[RECORDS PROVIDED Boundary: Start]

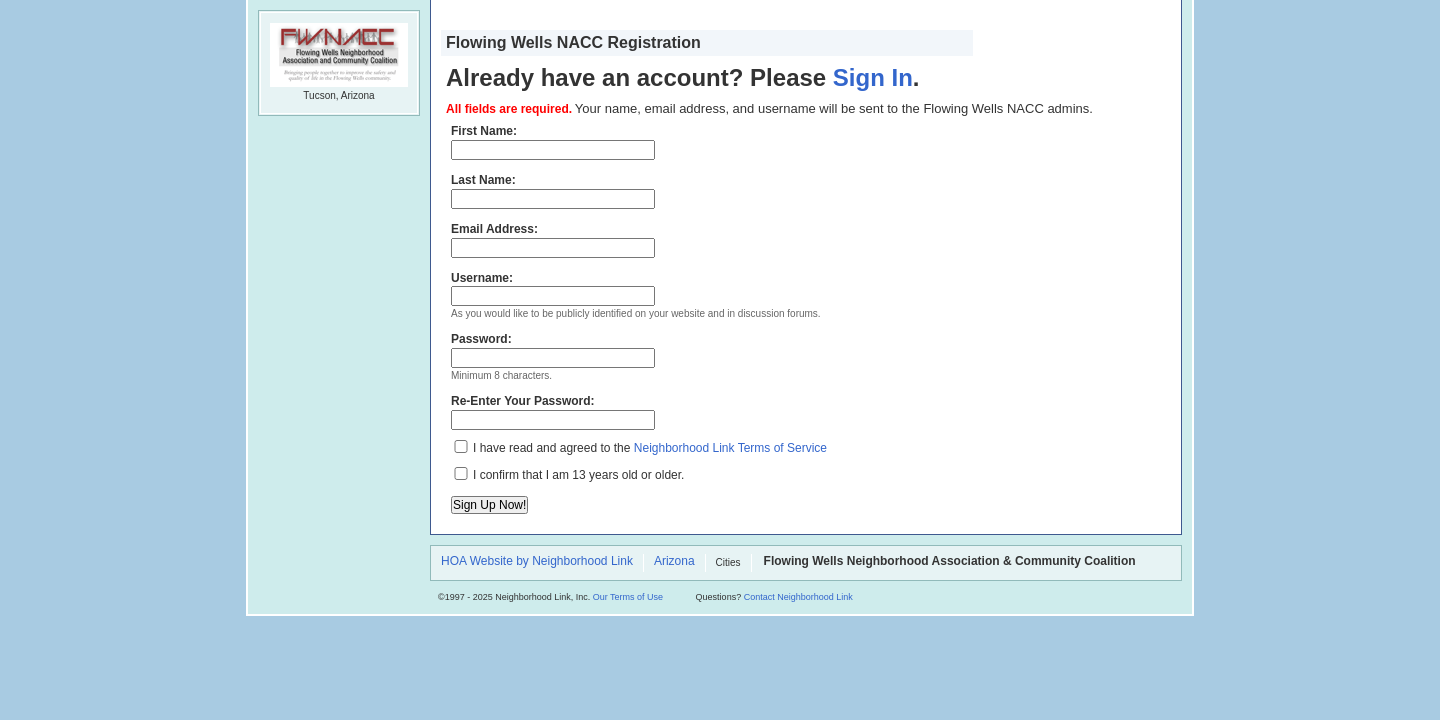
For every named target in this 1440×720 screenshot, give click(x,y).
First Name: (553, 142)
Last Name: (553, 191)
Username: (553, 289)
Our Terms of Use (628, 597)
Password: (553, 350)
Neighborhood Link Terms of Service (730, 448)
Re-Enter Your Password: (553, 412)
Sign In (873, 77)
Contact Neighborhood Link (798, 597)
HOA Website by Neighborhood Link (537, 562)
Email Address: (553, 240)
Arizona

[RECORDS PROVIDED Boundary: End]

◆ EXERCISE AIM
The entries are to be reproduced exactly, excluding any pictures they contain.

◆ TASK ANSWER
For every named target in this 1440×720 screenshot, give click(x,y).
First Name: (553, 142)
Last Name: (553, 191)
Username: (553, 289)
Our Terms of Use (628, 597)
Password: (553, 350)
Neighborhood Link Terms of Service (730, 448)
Re-Enter Your Password: (553, 412)
Sign In (873, 77)
Contact Neighborhood Link (798, 597)
HOA Website by Neighborhood Link (537, 562)
Email Address: (553, 240)
Arizona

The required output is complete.